*Data provided*.
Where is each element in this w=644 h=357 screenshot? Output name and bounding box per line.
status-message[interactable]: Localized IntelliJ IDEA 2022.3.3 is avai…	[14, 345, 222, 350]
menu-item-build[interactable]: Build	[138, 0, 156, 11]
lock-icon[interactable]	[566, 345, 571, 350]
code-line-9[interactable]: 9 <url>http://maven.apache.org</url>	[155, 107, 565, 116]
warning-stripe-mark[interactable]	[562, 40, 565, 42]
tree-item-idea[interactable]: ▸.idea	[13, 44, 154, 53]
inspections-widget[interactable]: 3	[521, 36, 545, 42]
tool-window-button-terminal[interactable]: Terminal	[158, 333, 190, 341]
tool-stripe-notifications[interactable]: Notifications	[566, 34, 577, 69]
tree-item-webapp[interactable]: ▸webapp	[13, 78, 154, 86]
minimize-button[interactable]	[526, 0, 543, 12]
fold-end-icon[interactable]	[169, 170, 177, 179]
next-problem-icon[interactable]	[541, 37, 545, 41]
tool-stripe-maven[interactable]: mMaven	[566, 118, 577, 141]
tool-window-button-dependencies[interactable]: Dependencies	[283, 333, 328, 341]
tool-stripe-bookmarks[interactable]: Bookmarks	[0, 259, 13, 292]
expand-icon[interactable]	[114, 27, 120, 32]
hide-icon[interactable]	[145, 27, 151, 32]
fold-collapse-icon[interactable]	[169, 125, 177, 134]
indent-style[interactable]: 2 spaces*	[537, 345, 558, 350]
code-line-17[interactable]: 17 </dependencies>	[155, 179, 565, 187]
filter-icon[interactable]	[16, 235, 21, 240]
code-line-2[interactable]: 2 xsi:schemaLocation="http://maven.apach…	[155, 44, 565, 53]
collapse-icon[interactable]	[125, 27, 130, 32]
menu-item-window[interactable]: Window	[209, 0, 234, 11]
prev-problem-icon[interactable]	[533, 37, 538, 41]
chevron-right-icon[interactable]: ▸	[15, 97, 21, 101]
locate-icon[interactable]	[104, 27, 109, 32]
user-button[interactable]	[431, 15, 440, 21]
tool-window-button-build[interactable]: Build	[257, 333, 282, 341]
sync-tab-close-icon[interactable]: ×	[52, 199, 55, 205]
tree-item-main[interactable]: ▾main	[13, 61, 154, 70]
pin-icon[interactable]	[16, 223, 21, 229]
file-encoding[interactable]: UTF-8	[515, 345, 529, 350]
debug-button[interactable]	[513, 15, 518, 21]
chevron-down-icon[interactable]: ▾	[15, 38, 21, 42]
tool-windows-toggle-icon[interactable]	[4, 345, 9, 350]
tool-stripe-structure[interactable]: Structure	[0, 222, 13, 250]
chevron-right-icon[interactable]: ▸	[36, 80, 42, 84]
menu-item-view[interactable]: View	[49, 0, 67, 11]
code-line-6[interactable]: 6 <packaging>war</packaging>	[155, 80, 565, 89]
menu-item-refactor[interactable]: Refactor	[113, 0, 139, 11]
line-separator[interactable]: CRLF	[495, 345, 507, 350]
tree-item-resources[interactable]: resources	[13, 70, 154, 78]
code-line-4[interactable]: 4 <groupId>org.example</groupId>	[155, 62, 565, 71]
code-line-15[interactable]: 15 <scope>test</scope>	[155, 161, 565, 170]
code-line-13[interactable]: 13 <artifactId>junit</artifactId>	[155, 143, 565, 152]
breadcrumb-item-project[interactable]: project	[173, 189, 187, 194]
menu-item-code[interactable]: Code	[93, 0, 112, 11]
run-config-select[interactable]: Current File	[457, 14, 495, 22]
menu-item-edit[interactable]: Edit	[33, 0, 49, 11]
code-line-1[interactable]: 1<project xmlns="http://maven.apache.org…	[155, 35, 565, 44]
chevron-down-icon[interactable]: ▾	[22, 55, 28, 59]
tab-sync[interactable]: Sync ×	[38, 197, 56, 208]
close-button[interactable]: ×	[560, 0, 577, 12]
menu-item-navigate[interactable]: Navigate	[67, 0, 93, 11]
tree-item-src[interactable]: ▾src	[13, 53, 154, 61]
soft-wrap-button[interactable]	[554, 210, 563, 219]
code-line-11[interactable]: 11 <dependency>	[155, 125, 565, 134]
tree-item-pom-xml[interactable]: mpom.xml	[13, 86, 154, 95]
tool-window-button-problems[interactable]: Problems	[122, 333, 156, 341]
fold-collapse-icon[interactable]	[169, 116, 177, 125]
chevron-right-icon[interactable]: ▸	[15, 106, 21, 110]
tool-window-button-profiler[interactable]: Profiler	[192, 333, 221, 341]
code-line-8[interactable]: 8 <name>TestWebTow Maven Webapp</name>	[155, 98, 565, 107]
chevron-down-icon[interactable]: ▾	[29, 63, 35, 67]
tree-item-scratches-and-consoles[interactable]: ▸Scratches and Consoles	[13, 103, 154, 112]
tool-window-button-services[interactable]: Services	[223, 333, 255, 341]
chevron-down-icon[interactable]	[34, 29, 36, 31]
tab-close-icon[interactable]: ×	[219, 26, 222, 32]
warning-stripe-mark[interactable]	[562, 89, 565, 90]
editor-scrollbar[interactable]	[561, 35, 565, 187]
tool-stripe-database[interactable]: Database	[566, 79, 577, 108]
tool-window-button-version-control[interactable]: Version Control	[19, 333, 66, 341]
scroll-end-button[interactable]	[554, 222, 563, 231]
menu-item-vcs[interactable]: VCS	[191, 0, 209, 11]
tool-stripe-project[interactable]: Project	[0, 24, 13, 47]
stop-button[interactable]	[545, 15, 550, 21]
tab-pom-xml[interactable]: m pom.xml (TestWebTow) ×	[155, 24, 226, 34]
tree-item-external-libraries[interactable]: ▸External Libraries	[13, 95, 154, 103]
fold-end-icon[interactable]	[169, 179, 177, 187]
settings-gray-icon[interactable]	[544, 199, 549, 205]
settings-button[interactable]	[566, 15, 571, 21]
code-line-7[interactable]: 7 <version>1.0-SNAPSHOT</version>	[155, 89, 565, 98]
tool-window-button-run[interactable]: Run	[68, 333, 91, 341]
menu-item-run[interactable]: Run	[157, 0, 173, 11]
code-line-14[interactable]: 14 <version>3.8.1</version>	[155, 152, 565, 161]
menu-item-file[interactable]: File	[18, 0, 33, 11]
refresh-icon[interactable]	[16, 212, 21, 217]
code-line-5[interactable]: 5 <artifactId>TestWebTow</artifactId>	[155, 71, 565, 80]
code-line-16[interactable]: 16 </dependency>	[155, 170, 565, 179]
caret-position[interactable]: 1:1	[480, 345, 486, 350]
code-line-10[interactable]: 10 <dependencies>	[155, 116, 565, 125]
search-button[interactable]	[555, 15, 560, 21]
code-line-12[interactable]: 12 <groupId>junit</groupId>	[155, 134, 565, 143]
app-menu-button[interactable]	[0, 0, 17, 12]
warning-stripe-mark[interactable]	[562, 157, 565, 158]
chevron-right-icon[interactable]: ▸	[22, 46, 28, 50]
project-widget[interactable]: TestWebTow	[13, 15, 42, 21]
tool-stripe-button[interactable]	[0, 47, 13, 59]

*Exercise details*.
Restate the whole listing exactly.

*Answer to this exercise*.
Where is each element in this w=644 h=357 screenshot? Output name and bounding box per line.
status-message[interactable]: Localized IntelliJ IDEA 2022.3.3 is avai…	[14, 345, 222, 350]
menu-item-build[interactable]: Build	[138, 0, 156, 11]
lock-icon[interactable]	[566, 345, 571, 350]
code-line-9[interactable]: 9 <url>http://maven.apache.org</url>	[155, 107, 565, 116]
warning-stripe-mark[interactable]	[562, 40, 565, 42]
tree-item-idea[interactable]: ▸.idea	[13, 44, 154, 53]
inspections-widget[interactable]: 3	[521, 36, 545, 42]
tool-window-button-terminal[interactable]: Terminal	[158, 333, 190, 341]
tool-stripe-notifications[interactable]: Notifications	[566, 34, 577, 69]
tree-item-webapp[interactable]: ▸webapp	[13, 78, 154, 86]
minimize-button[interactable]	[526, 0, 543, 12]
fold-end-icon[interactable]	[169, 170, 177, 179]
next-problem-icon[interactable]	[541, 37, 545, 41]
tool-stripe-maven[interactable]: mMaven	[566, 118, 577, 141]
tool-window-button-dependencies[interactable]: Dependencies	[283, 333, 328, 341]
tool-stripe-bookmarks[interactable]: Bookmarks	[0, 259, 13, 292]
expand-icon[interactable]	[114, 27, 120, 32]
hide-icon[interactable]	[145, 27, 151, 32]
fold-collapse-icon[interactable]	[169, 125, 177, 134]
indent-style[interactable]: 2 spaces*	[537, 345, 558, 350]
code-line-17[interactable]: 17 </dependencies>	[155, 179, 565, 187]
filter-icon[interactable]	[16, 235, 21, 240]
code-line-2[interactable]: 2 xsi:schemaLocation="http://maven.apach…	[155, 44, 565, 53]
collapse-icon[interactable]	[125, 27, 130, 32]
menu-item-window[interactable]: Window	[209, 0, 234, 11]
prev-problem-icon[interactable]	[533, 37, 538, 41]
chevron-right-icon[interactable]: ▸	[15, 97, 21, 101]
locate-icon[interactable]	[104, 27, 109, 32]
user-button[interactable]	[431, 15, 440, 21]
tool-window-button-build[interactable]: Build	[257, 333, 282, 341]
sync-tab-close-icon[interactable]: ×	[52, 199, 55, 205]
tree-item-main[interactable]: ▾main	[13, 61, 154, 70]
pin-icon[interactable]	[16, 223, 21, 229]
file-encoding[interactable]: UTF-8	[515, 345, 529, 350]
debug-button[interactable]	[513, 15, 518, 21]
chevron-down-icon[interactable]: ▾	[15, 38, 21, 42]
tool-windows-toggle-icon[interactable]	[4, 345, 9, 350]
tool-stripe-structure[interactable]: Structure	[0, 222, 13, 250]
chevron-right-icon[interactable]: ▸	[36, 80, 42, 84]
menu-item-view[interactable]: View	[49, 0, 67, 11]
code-line-6[interactable]: 6 <packaging>war</packaging>	[155, 80, 565, 89]
menu-item-refactor[interactable]: Refactor	[113, 0, 139, 11]
line-separator[interactable]: CRLF	[495, 345, 507, 350]
tree-item-resources[interactable]: resources	[13, 70, 154, 78]
code-line-4[interactable]: 4 <groupId>org.example</groupId>	[155, 62, 565, 71]
code-line-15[interactable]: 15 <scope>test</scope>	[155, 161, 565, 170]
code-line-13[interactable]: 13 <artifactId>junit</artifactId>	[155, 143, 565, 152]
breadcrumb-item-project[interactable]: project	[173, 189, 187, 194]
menu-item-code[interactable]: Code	[93, 0, 112, 11]
run-config-select[interactable]: Current File	[457, 14, 495, 22]
menu-item-edit[interactable]: Edit	[33, 0, 49, 11]
code-line-1[interactable]: 1<project xmlns="http://maven.apache.org…	[155, 35, 565, 44]
chevron-down-icon[interactable]: ▾	[22, 55, 28, 59]
tab-sync[interactable]: Sync ×	[38, 197, 56, 208]
close-button[interactable]: ×	[560, 0, 577, 12]
menu-item-navigate[interactable]: Navigate	[67, 0, 93, 11]
tree-item-src[interactable]: ▾src	[13, 53, 154, 61]
soft-wrap-button[interactable]	[554, 210, 563, 219]
code-line-11[interactable]: 11 <dependency>	[155, 125, 565, 134]
tree-item-pom-xml[interactable]: mpom.xml	[13, 86, 154, 95]
tool-window-button-problems[interactable]: Problems	[122, 333, 156, 341]
fold-collapse-icon[interactable]	[169, 116, 177, 125]
chevron-right-icon[interactable]: ▸	[15, 106, 21, 110]
tool-window-button-profiler[interactable]: Profiler	[192, 333, 221, 341]
code-line-8[interactable]: 8 <name>TestWebTow Maven Webapp</name>	[155, 98, 565, 107]
chevron-down-icon[interactable]: ▾	[29, 63, 35, 67]
tree-item-scratches-and-consoles[interactable]: ▸Scratches and Consoles	[13, 103, 154, 112]
tool-window-button-services[interactable]: Services	[223, 333, 255, 341]
chevron-down-icon[interactable]	[34, 29, 36, 31]
tab-close-icon[interactable]: ×	[219, 26, 222, 32]
warning-stripe-mark[interactable]	[562, 89, 565, 90]
editor-scrollbar[interactable]	[561, 35, 565, 187]
tool-stripe-database[interactable]: Database	[566, 79, 577, 108]
tool-window-button-version-control[interactable]: Version Control	[19, 333, 66, 341]
scroll-end-button[interactable]	[554, 222, 563, 231]
menu-item-vcs[interactable]: VCS	[191, 0, 209, 11]
tool-stripe-project[interactable]: Project	[0, 24, 13, 47]
stop-button[interactable]	[545, 15, 550, 21]
tab-pom-xml[interactable]: m pom.xml (TestWebTow) ×	[155, 24, 226, 34]
tree-item-external-libraries[interactable]: ▸External Libraries	[13, 95, 154, 103]
fold-end-icon[interactable]	[169, 179, 177, 187]
settings-gray-icon[interactable]	[544, 199, 549, 205]
settings-button[interactable]	[566, 15, 571, 21]
code-line-7[interactable]: 7 <version>1.0-SNAPSHOT</version>	[155, 89, 565, 98]
tool-window-button-run[interactable]: Run	[68, 333, 91, 341]
menu-item-run[interactable]: Run	[157, 0, 173, 11]
code-line-14[interactable]: 14 <version>3.8.1</version>	[155, 152, 565, 161]
menu-item-file[interactable]: File	[18, 0, 33, 11]
refresh-icon[interactable]	[16, 212, 21, 217]
code-line-5[interactable]: 5 <artifactId>TestWebTow</artifactId>	[155, 71, 565, 80]
code-line-16[interactable]: 16 </dependency>	[155, 170, 565, 179]
caret-position[interactable]: 1:1	[480, 345, 486, 350]
code-line-10[interactable]: 10 <dependencies>	[155, 116, 565, 125]
search-button[interactable]	[555, 15, 560, 21]
code-line-12[interactable]: 12 <groupId>junit</groupId>	[155, 134, 565, 143]
app-menu-button[interactable]	[0, 0, 17, 12]
warning-stripe-mark[interactable]	[562, 157, 565, 158]
chevron-right-icon[interactable]: ▸	[22, 46, 28, 50]
project-widget[interactable]: TestWebTow	[13, 15, 42, 21]
tool-stripe-button[interactable]	[0, 47, 13, 59]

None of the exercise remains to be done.